King’s Quest V and later editions
King’s Quest V: Absence Makes the Heart Go Yonder wins the prize for the first adventure/role-playing game I ever played. I picked it up with my mom as a “report card present” at the store. Five days later we were at the store again to pick up the walk-through guide since I was hopelessly stuck! This game instilled in me a great hatred of empty desert zones.
Age of Empires, Civilization, Caesar II
I’ll lump all these games together as my strategy game experience, although Caesar II is more of a city-sim mixed with some strategy. My sister and I both played these games (she never liked King’s Quest) and she was typically much better at them than I was. Still, I had fun cheating and wrecking armies in Age of Empires.
The Realm Online
The Realm was one of the first forays into graphical multi-player games and I was allowed to subscribe to it for a brief stint in middle school, never getting much higher than level 15 or so. My favorite part was creating characters and picking out nice outfits for them. Once again, the apparent fantasy game obsession with large desert zones struck here. This is also where I first encountered the standard adventure game trinity of tanks, healers and damage dealers (in its infancy, of course)…and decided that healing characters were wimps.
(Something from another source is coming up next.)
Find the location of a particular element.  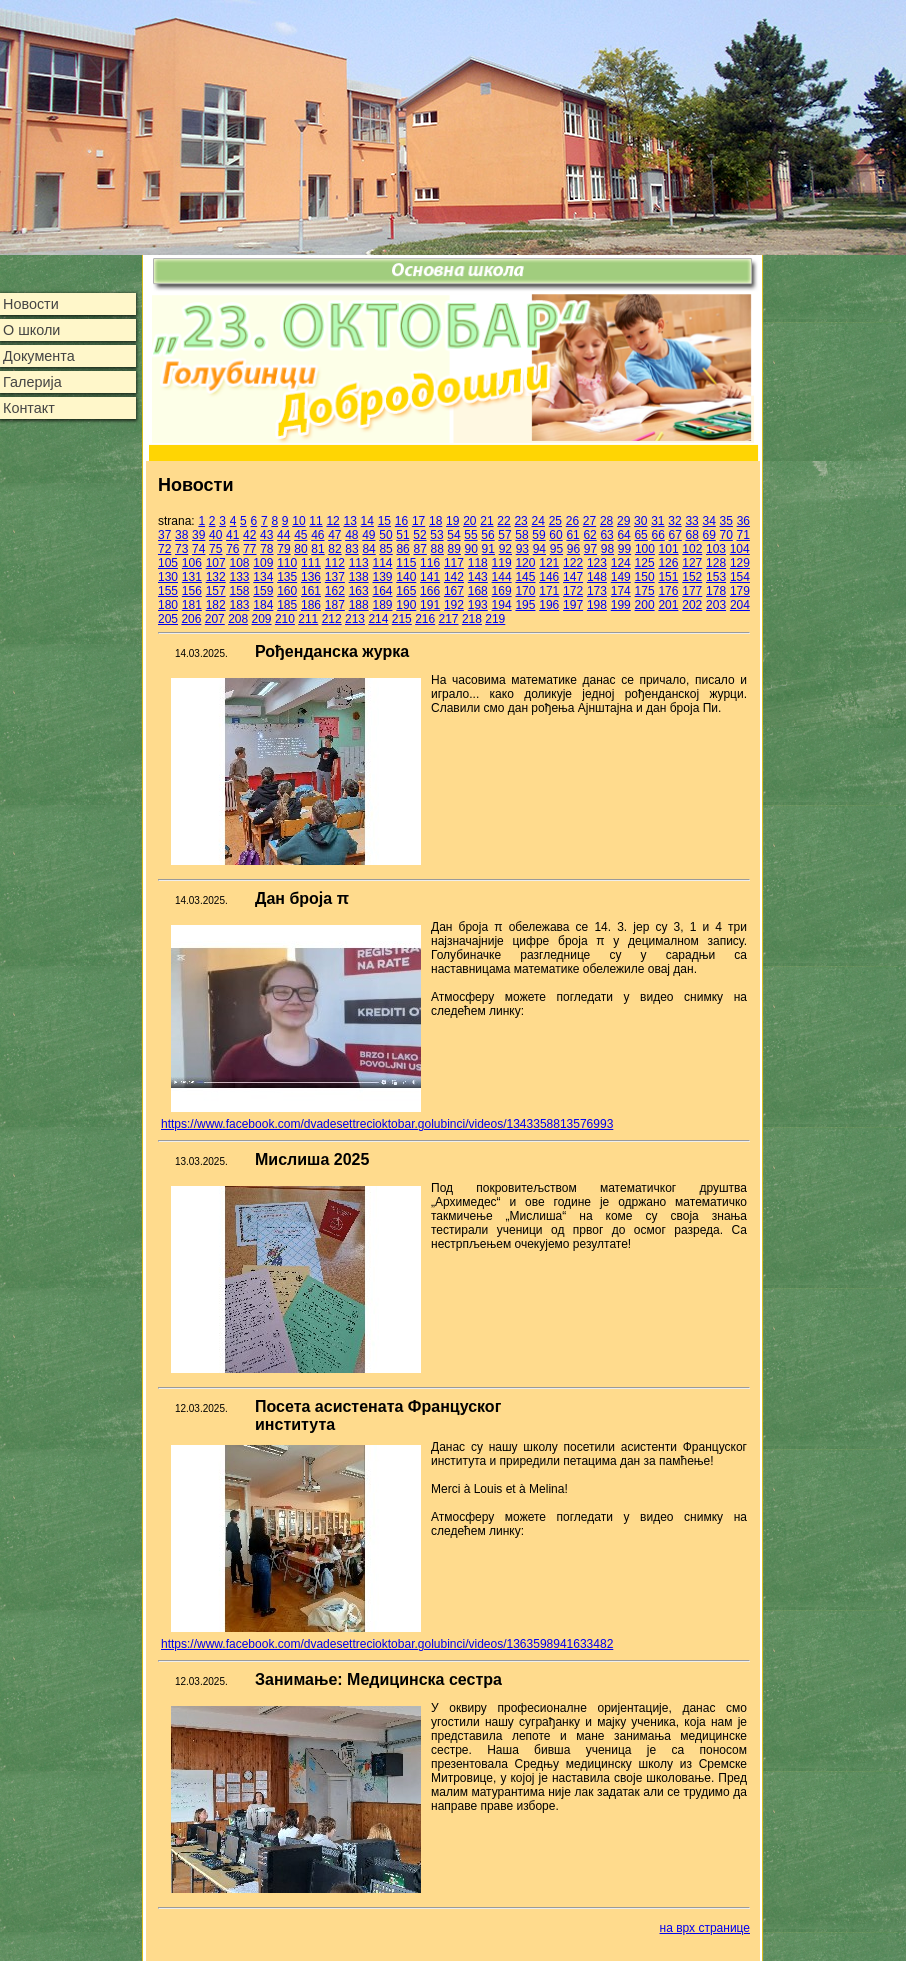 119 is located at coordinates (502, 563).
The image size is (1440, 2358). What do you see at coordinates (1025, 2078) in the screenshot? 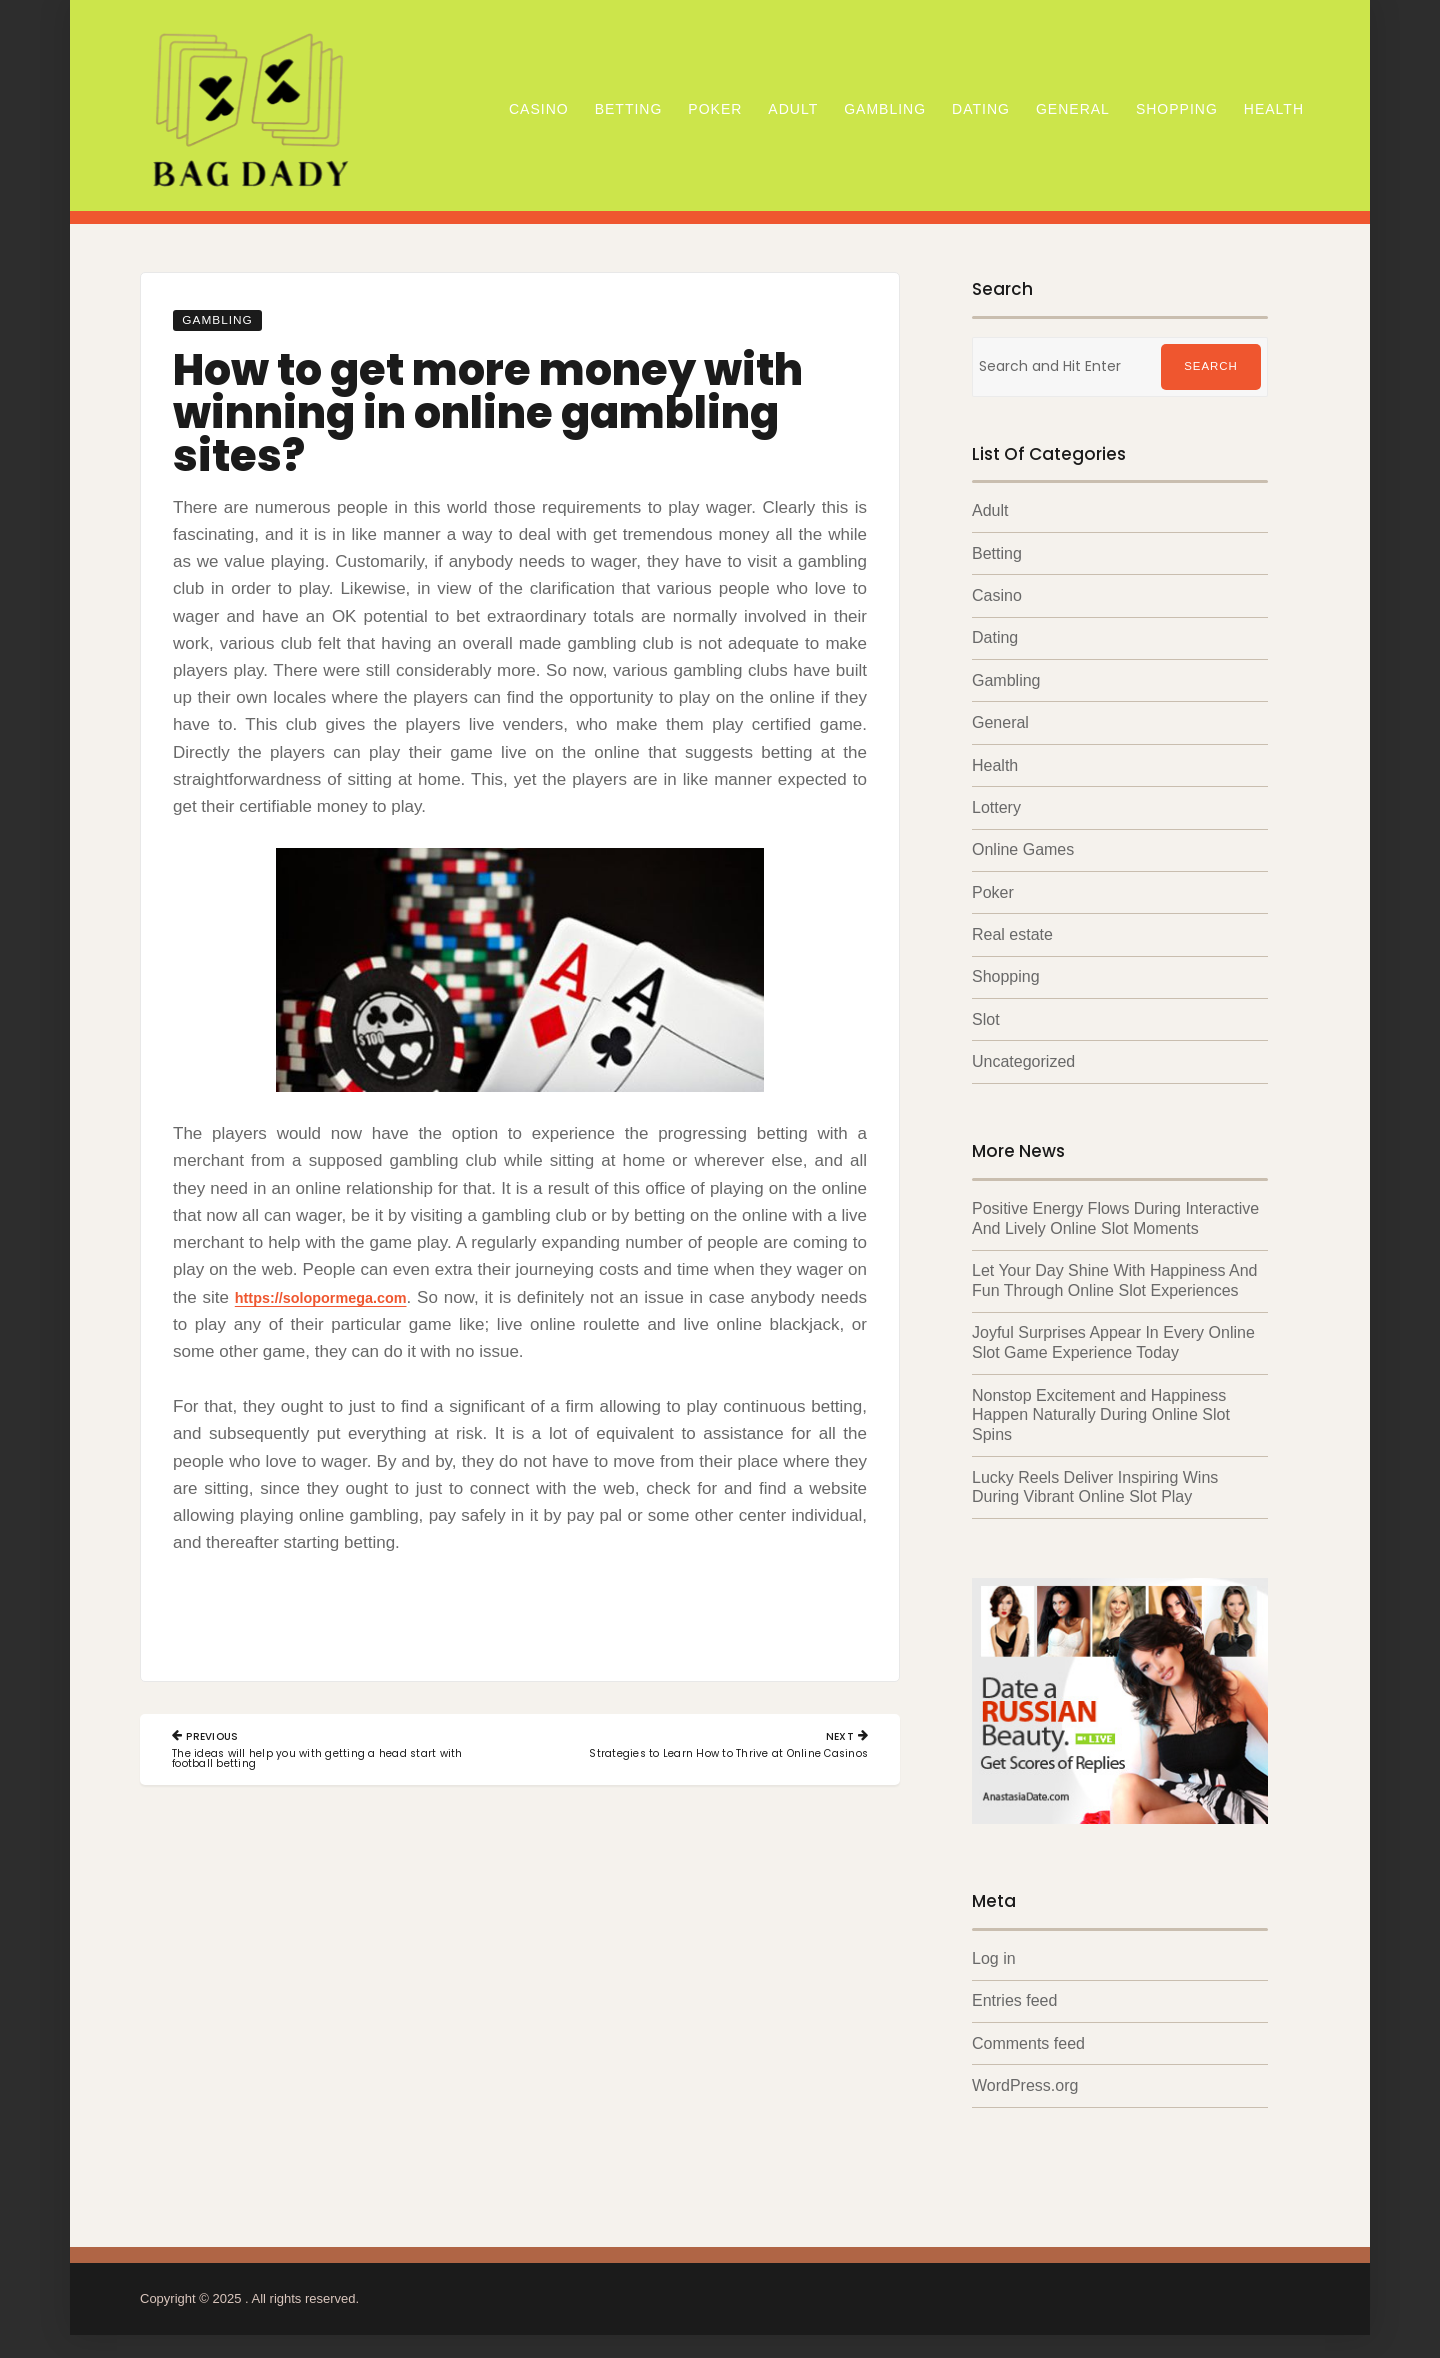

Carmen Sandiego and other Educational Games
Pretty much any game that said “educational” was a go in my house. This included classics such as Carmen Sandiego and the Oregon Trail, but also lesser known titles such as the Amazon Trail and the Gold Rush. They were educational, I suppose. Thanks to Carmen Sandiego I learned what spelunking meant and thanks to the Gold Rush I learned how to prevent scurvy.